Richard Clarida, vice chair at the US Federal Reserve, resigned in January due to scandal involving stock trades in the early stage of the pandemic—the third Fed official to resign in less than four months.
The resignations have highlighted the strong inclination of some US officials to trade in stocks based on privileged information. A recent Wall Street Journal investigation found dozens of judges had traded in the stocks of companies that were plaintiffs or defendants in their courtrooms. Calls are growing for this behavior to be outlawed, yet Congress shows no appetite for such reform.
In a December 16 letter to the Office of Government Ethics, Clarida amended financial disclosures made in May of last year with respect to trades executed just days before the Fed announced emergency stimulus to counteract the fallout from the pandemic. Clarida described the amendment as a correction of “inadvertent errors.” Prior to his amended statements, the Fed had defended Clarida’s trades as normal “pre-planned rebalancing” adjustment of his portfolio in light of changing market conditions.

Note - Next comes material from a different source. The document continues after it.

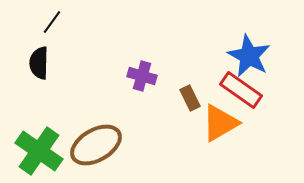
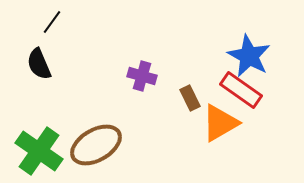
black semicircle: moved 1 px down; rotated 24 degrees counterclockwise
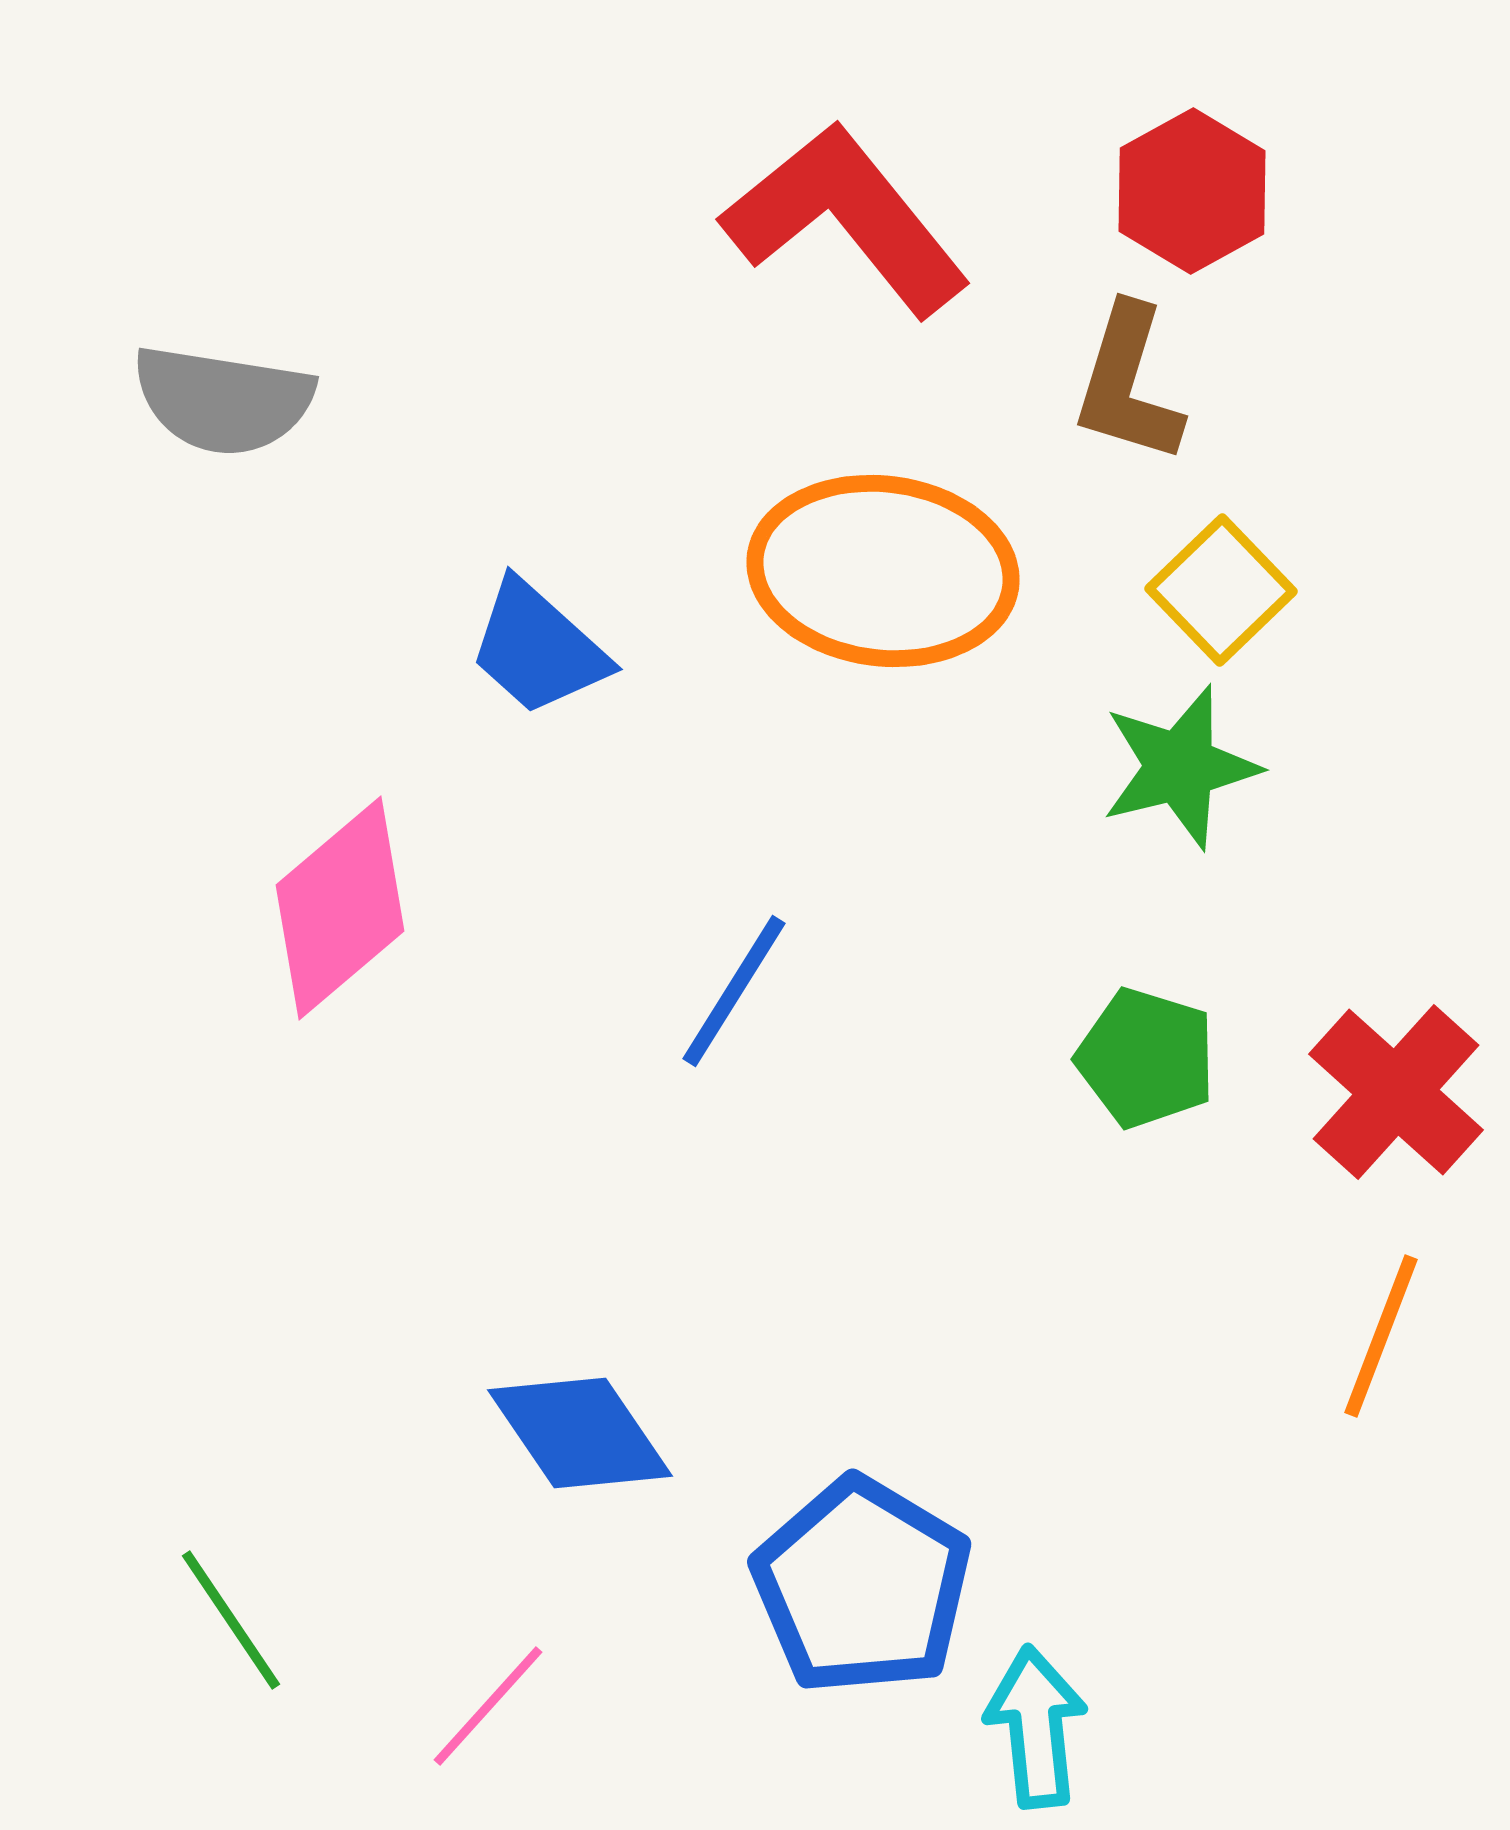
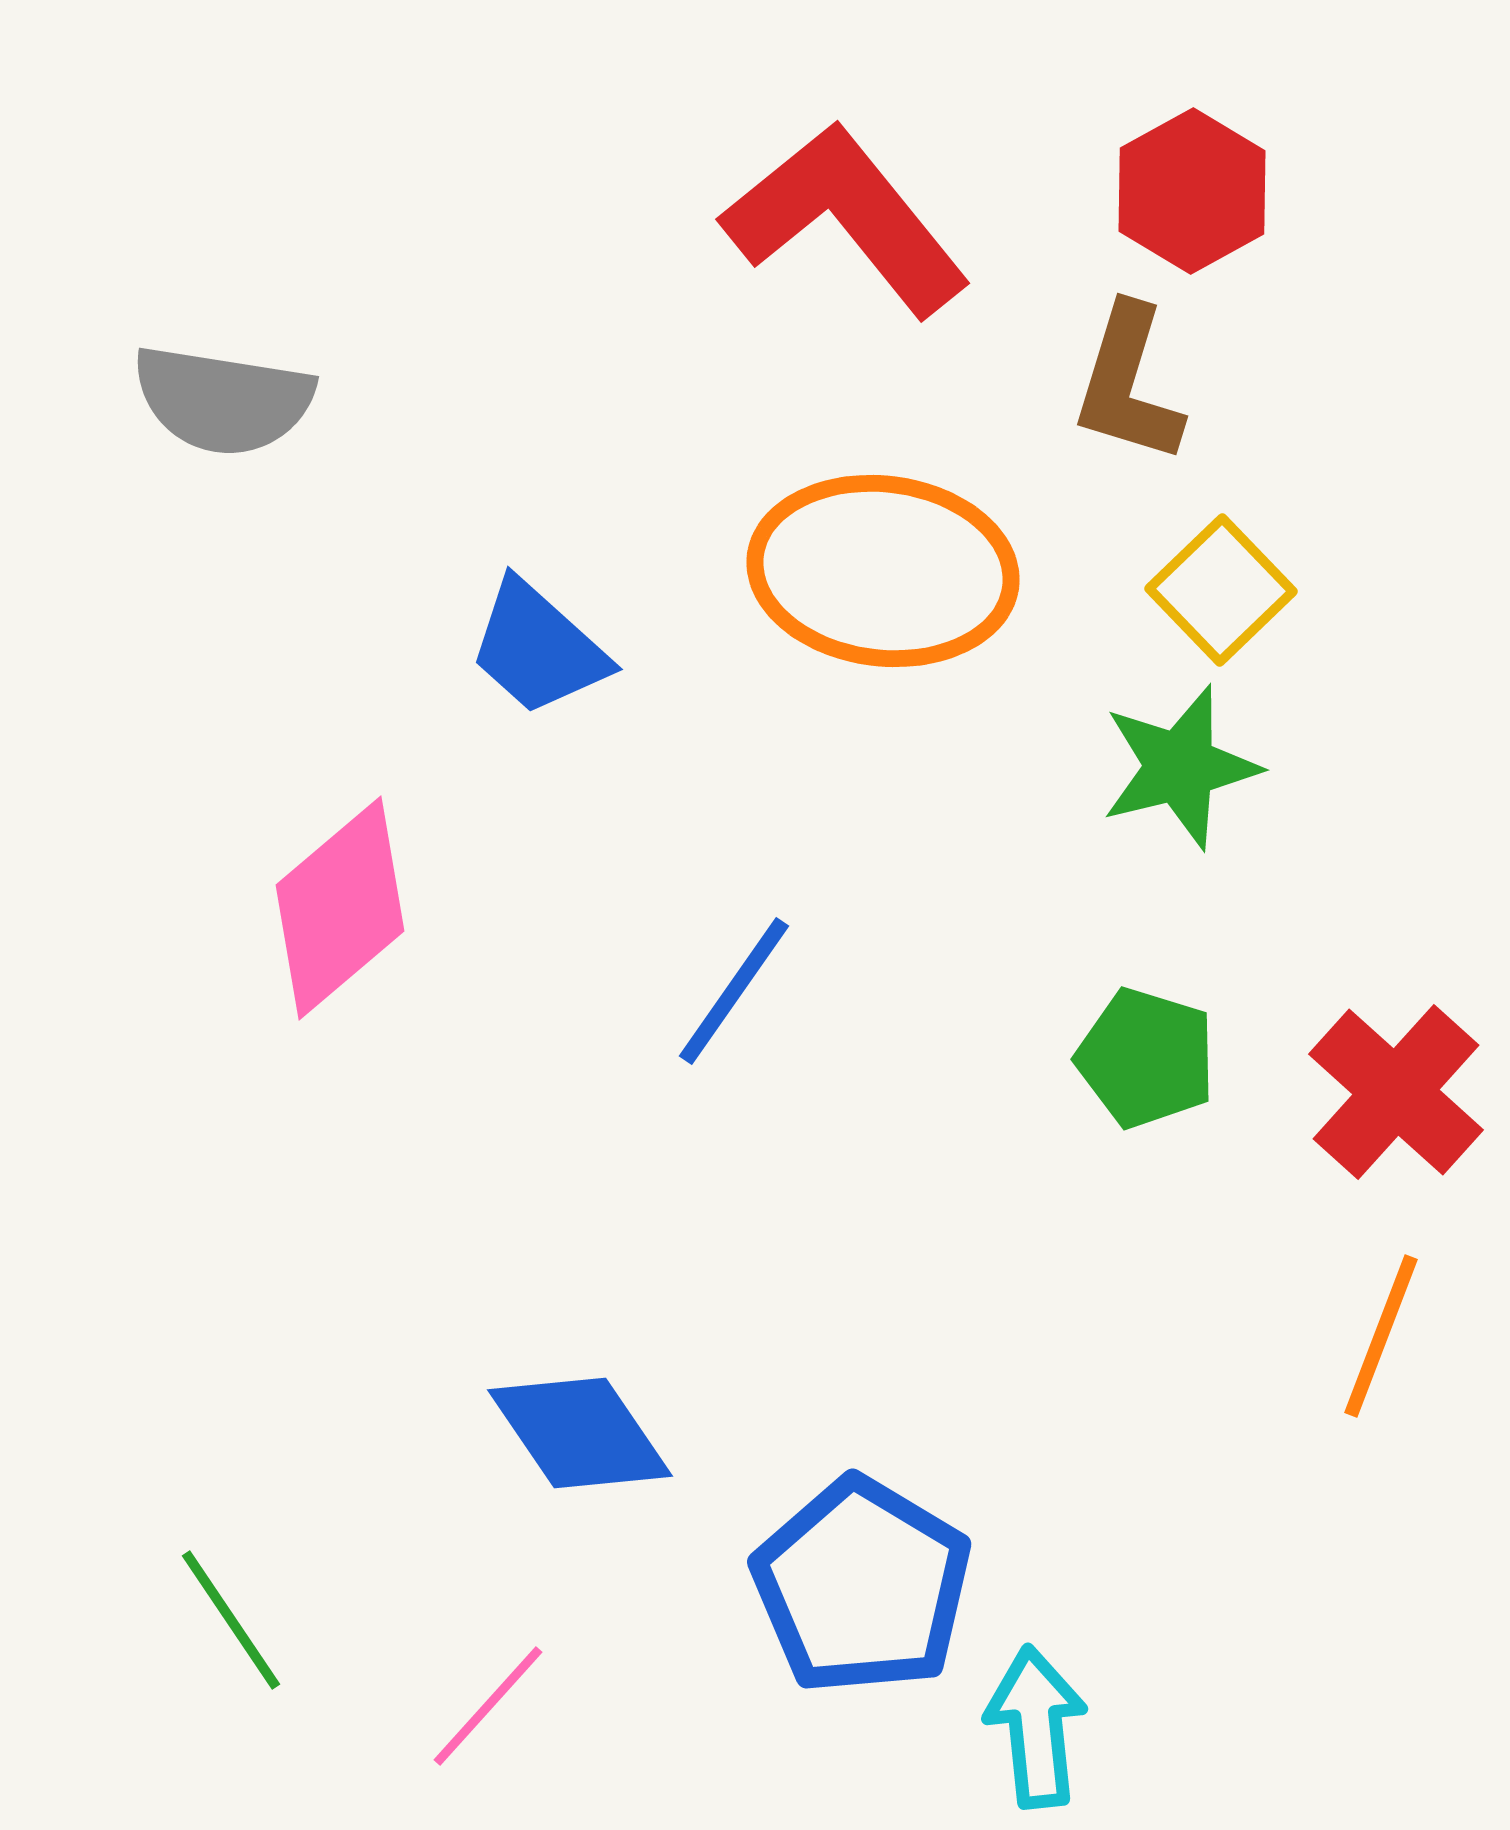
blue line: rotated 3 degrees clockwise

The episode follows the resignations of two regional presidents at Fed banks—one in Dallas, who bought and sold stocks while holding stakes in multiple funds; the other in Boston, who traded in real estate securities while publicly warning against the sector—that have eroded public trust in the US central bank.
The revelations come at a time of increasing questions as to trading practices by other US officials. Like Clarida, Republican senators Richard Burr and Kelly Loeffler traded on inside information about the Covid pandemic. House Speaker Nancy Pelosi and her husband, among other politicians, have made millions trading in tech company stocks—$30 million, according to recent reports. Speaker Pelosi has spurned calls to limit members of Congress from such activity.
Despite pressures to clean up, it seems little will change in the short term. US President Joe Biden seems inclined to let things lie. But analysts say clamping down on this type of practice could speed urgently needed reforms.